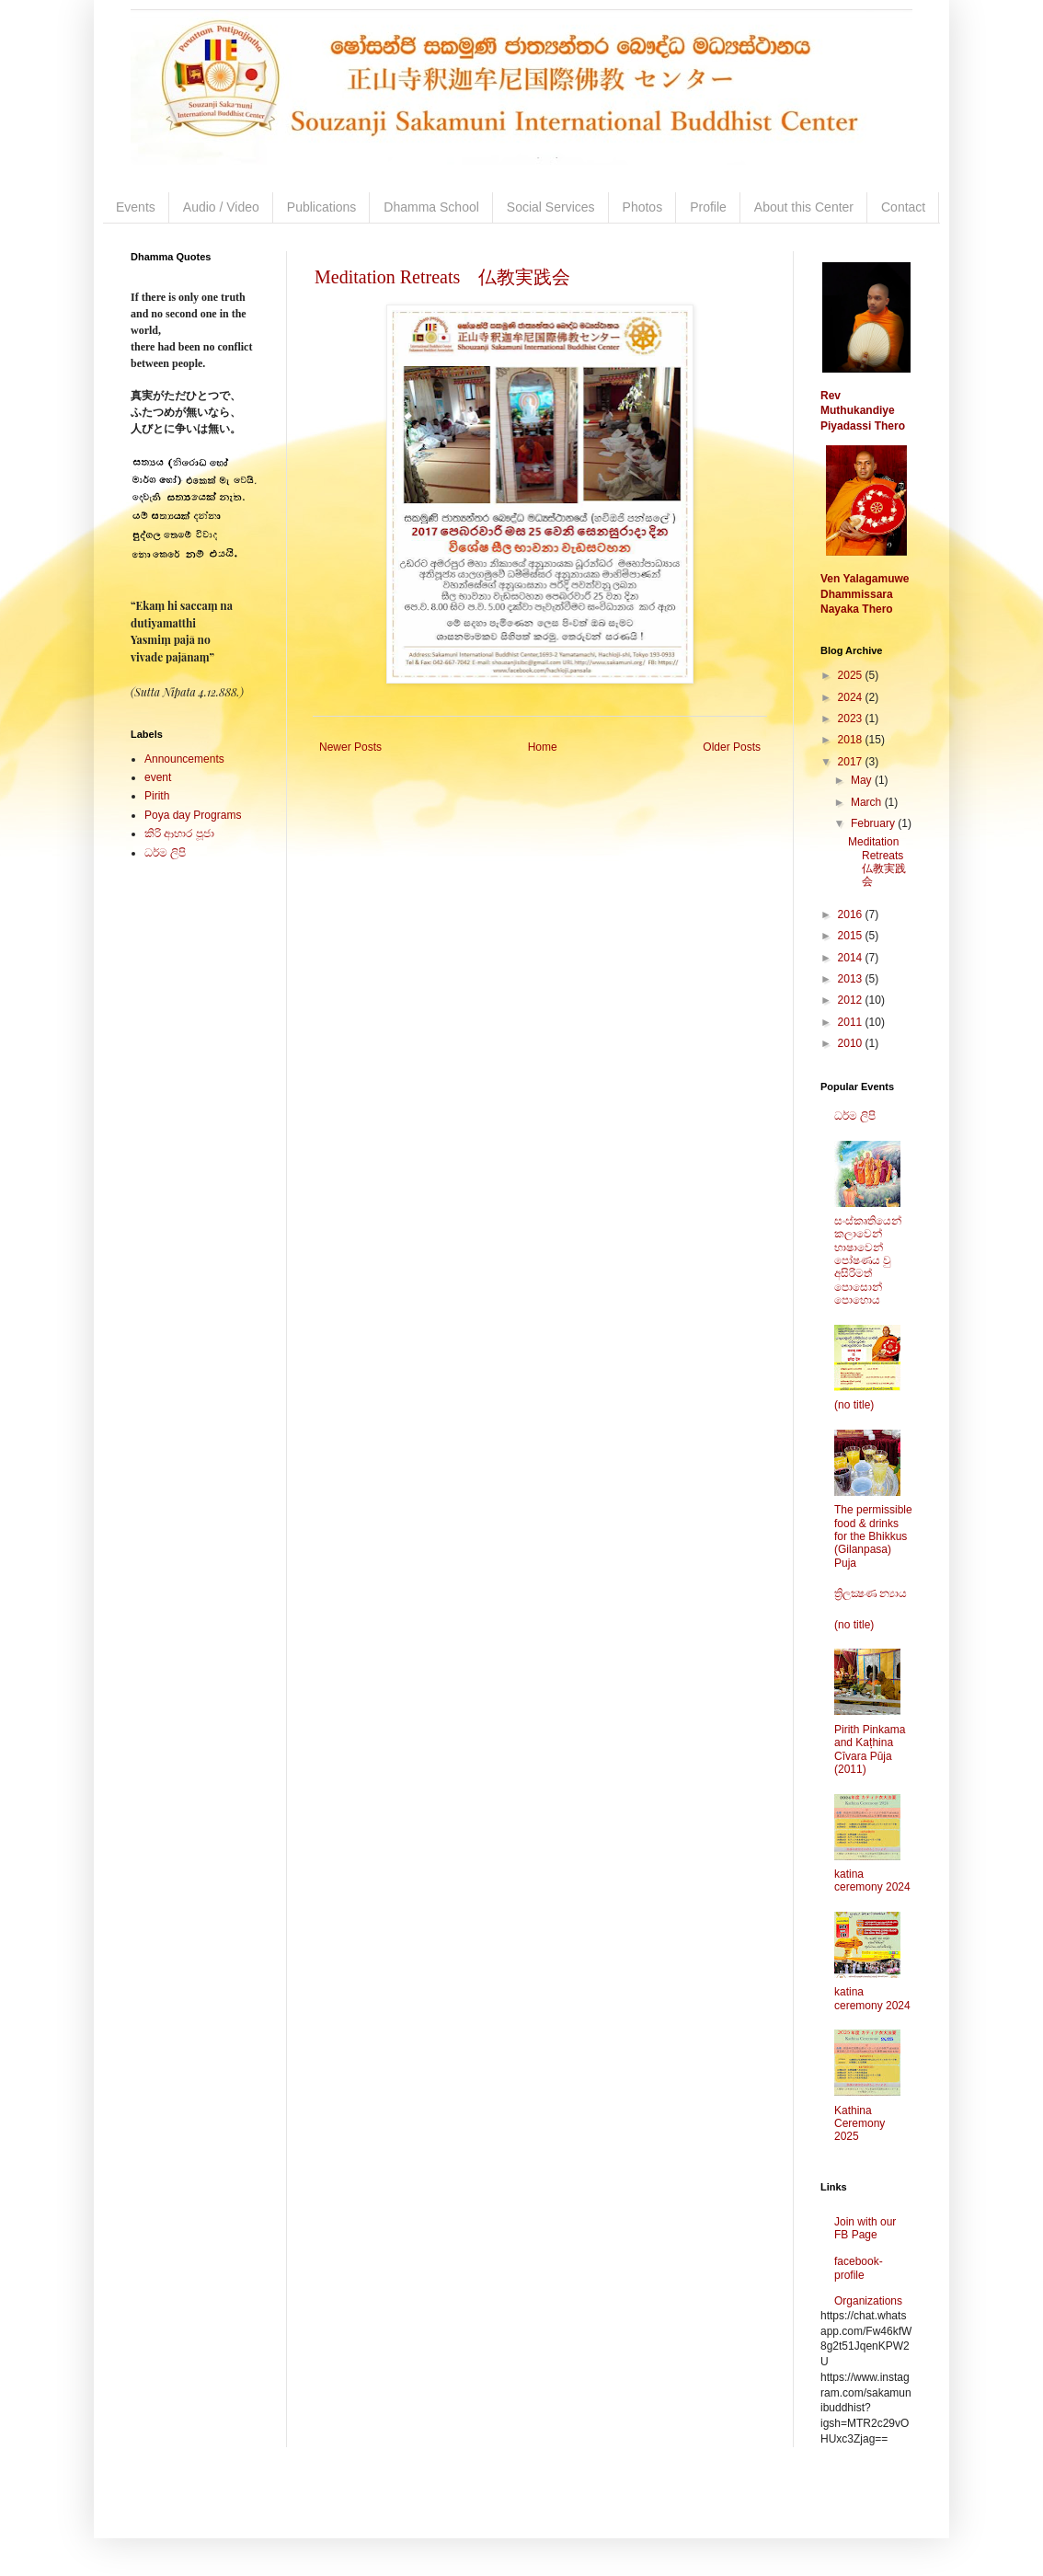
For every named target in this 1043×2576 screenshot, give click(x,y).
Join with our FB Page (865, 2228)
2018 (851, 739)
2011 (851, 1022)
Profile (708, 207)
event (157, 777)
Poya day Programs (192, 815)
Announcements (184, 759)
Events (135, 207)
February (874, 823)
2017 (851, 761)
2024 (851, 697)
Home (542, 747)
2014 (851, 957)
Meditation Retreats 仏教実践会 (442, 277)
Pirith (156, 795)
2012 (851, 1000)
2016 (851, 914)
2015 (851, 935)
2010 (851, 1043)
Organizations (868, 2300)
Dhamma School (431, 207)
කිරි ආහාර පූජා (179, 833)
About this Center (804, 207)
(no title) (854, 1404)
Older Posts (732, 747)
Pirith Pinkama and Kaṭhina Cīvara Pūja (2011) (869, 1749)
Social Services (551, 207)
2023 (851, 718)
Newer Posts (350, 747)
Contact (903, 207)
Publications (322, 207)
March (868, 802)
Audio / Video (221, 207)
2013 (851, 978)
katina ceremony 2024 (872, 1880)
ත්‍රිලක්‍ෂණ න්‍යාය (870, 1593)
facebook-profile (858, 2268)
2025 (851, 675)
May (863, 780)
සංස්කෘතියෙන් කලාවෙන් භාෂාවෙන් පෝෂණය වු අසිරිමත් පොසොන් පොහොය (867, 1260)
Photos (643, 207)
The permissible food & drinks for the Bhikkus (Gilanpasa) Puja (873, 1536)
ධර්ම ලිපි (165, 852)
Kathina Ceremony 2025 (859, 2124)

***

* Assignment:
Return the records verbatim, minus pictures.

* Solved problem:
For every named target in this 1043×2576 screenshot, give click(x,y).
Join with our FB Page (865, 2228)
2018 (851, 739)
2011 (851, 1022)
Profile (708, 207)
event (157, 777)
Poya day Programs (192, 815)
Announcements (184, 759)
Events (135, 207)
February (874, 823)
2017 (851, 761)
2024 (851, 697)
Home (542, 747)
2014 (851, 957)
Meditation Retreats 仏教実践会 (442, 277)
Pirith (156, 795)
2012 (851, 1000)
2016 (851, 914)
2015 (851, 935)
2010 (851, 1043)
Organizations (868, 2300)
Dhamma School (431, 207)
කිරි ආහාර පූජා (179, 833)
About this Center (804, 207)
(no title) (854, 1404)
Older Posts (732, 747)
Pirith Pinkama and Kaṭhina Cīvara Pūja (2011) (869, 1749)
Social Services (551, 207)
2023 (851, 718)
Newer Posts (350, 747)
Contact (903, 207)
Publications (322, 207)
March (868, 802)
Audio / Video (221, 207)
2013 (851, 978)
katina ceremony 2024 (872, 1880)
ත්‍රිලක්‍ෂණ න්‍යාය (870, 1593)
facebook-profile (858, 2268)
2025 (851, 675)
May (863, 780)
සංස්කෘතියෙන් කලාවෙන් භාෂාවෙන් පෝෂණය වු අසිරිමත් පොසොන් පොහොය (867, 1260)
Photos (643, 207)
The permissible food & drinks for the Bhikkus (Gilanpasa) Puja (873, 1536)
ධර්ම ලිපි (165, 852)
Kathina Ceremony 2025 (859, 2124)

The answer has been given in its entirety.